* _Work request_
Reproduce the data below line by line, from its first line to the line with "The image size is (1098, 2576).", both included, and nothing past that point.

* _Material supplied_
● ● ●

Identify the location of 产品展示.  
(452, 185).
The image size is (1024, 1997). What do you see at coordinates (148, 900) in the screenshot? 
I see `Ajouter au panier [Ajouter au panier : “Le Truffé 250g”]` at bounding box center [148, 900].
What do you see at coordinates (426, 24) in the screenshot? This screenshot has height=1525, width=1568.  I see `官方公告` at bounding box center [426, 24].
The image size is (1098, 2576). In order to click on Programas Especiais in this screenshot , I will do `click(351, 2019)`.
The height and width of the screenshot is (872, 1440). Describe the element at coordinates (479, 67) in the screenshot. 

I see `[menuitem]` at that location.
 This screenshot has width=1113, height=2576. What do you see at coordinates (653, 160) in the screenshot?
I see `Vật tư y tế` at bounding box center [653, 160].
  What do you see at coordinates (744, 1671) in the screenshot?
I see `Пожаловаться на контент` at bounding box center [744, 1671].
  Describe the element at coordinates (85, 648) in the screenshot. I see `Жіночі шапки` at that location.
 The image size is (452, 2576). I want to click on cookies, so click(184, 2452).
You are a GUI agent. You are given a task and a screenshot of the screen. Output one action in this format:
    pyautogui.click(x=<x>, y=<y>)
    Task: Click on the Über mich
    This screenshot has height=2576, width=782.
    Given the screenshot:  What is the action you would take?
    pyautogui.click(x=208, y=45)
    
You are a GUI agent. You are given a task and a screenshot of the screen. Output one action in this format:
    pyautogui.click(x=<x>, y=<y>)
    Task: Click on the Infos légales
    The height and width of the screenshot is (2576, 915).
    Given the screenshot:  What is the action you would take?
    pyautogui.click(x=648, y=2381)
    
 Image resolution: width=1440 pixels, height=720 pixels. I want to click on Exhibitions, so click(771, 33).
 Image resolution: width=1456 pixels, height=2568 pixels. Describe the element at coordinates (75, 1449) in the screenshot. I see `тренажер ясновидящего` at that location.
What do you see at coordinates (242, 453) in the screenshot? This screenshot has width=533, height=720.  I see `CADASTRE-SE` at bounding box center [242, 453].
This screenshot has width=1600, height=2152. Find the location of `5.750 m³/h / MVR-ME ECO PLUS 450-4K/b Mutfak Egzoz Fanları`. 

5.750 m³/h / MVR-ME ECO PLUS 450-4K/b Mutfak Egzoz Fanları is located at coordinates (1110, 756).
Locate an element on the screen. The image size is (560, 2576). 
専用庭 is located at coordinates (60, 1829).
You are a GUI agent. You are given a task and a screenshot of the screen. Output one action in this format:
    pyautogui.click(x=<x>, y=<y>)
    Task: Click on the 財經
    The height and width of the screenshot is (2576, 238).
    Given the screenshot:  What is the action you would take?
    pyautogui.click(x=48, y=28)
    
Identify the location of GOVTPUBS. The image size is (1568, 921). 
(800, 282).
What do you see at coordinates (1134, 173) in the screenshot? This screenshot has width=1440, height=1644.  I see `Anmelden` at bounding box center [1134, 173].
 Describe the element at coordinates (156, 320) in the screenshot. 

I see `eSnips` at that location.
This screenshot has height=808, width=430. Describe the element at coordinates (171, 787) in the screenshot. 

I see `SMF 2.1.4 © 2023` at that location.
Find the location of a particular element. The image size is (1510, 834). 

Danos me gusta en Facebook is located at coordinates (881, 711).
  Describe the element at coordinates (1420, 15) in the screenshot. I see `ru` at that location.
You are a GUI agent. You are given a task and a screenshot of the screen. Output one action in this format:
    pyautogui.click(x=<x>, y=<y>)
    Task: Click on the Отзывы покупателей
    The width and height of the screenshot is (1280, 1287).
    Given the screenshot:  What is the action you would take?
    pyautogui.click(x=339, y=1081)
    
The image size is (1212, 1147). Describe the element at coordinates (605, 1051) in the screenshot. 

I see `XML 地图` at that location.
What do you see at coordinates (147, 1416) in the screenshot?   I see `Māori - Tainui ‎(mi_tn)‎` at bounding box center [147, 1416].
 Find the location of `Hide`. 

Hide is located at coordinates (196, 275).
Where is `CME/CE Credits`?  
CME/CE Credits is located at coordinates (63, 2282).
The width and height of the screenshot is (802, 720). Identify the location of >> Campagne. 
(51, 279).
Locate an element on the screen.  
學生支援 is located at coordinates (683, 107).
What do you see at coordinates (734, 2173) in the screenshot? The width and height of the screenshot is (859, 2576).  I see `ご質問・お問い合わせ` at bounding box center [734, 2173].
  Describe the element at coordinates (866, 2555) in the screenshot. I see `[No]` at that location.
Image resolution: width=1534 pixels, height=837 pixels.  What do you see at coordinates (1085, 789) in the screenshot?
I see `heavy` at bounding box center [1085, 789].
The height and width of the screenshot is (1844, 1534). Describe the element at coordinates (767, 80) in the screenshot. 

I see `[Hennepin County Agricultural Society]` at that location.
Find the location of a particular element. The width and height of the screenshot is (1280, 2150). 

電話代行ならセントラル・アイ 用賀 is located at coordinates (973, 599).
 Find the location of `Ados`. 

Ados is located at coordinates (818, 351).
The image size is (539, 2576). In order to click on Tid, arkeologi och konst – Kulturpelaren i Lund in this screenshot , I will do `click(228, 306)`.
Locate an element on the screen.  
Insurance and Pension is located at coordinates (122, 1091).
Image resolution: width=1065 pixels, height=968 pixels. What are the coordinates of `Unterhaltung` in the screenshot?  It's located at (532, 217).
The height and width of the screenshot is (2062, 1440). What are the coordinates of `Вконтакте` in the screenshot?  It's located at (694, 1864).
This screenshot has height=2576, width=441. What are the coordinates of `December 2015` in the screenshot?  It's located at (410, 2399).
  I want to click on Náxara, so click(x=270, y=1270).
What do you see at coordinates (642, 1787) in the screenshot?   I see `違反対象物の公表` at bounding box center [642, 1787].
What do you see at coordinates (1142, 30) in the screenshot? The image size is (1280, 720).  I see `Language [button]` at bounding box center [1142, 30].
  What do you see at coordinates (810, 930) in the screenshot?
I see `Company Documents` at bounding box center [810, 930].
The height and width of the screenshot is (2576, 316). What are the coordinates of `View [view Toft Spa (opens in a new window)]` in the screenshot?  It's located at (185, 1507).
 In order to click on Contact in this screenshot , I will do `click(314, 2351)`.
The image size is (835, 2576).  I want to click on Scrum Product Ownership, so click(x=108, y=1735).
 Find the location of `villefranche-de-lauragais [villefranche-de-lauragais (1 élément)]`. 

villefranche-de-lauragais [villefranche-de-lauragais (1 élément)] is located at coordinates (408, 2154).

● ● ●

* _Response_
Identify the location of 产品展示.  
(452, 185).
The image size is (1024, 1997). What do you see at coordinates (148, 900) in the screenshot? 
I see `Ajouter au panier [Ajouter au panier : “Le Truffé 250g”]` at bounding box center [148, 900].
What do you see at coordinates (426, 24) in the screenshot? This screenshot has height=1525, width=1568.  I see `官方公告` at bounding box center [426, 24].
The image size is (1098, 2576). In order to click on Programas Especiais in this screenshot , I will do `click(351, 2019)`.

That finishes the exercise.